Exercise aim: Go through the data underneath and report how many lines hold the string "Replay", giving only the number.

[Page segmentation data]

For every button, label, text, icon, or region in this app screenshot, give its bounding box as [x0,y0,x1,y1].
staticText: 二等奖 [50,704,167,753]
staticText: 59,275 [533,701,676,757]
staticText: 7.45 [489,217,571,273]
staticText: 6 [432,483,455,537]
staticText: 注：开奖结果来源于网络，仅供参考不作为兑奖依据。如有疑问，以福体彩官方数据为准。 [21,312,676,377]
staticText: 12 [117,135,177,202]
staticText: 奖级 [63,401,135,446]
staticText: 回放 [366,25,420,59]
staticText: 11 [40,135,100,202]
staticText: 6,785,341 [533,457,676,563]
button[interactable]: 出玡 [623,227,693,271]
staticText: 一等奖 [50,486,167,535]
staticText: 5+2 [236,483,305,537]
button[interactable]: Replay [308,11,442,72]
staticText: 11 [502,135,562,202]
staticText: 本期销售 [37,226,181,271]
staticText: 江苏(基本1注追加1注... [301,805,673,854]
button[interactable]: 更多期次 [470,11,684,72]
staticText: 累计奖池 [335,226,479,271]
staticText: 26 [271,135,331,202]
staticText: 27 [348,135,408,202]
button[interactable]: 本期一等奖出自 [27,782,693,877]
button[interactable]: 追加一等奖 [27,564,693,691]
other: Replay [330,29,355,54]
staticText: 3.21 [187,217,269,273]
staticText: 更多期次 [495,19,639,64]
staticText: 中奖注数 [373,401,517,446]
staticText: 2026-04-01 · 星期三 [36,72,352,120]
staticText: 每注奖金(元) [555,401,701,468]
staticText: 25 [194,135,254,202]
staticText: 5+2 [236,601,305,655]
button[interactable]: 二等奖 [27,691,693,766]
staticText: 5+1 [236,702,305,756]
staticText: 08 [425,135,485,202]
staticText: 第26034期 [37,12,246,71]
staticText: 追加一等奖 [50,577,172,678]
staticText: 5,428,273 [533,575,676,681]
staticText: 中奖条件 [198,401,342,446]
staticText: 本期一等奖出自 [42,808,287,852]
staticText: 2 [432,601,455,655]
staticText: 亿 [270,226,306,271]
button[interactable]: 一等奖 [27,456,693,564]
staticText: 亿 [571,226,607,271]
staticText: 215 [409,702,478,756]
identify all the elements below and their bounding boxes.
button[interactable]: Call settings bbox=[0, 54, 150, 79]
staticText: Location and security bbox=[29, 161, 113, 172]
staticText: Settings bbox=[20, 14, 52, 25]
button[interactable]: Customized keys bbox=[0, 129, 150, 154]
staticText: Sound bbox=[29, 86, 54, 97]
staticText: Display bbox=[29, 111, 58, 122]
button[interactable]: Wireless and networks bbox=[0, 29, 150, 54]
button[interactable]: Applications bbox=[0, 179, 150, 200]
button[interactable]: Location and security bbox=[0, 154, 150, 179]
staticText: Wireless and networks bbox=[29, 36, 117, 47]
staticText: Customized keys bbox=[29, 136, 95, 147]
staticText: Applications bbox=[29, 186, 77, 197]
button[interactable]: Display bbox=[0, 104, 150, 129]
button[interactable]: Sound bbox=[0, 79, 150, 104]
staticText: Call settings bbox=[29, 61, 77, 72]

Finished task: 2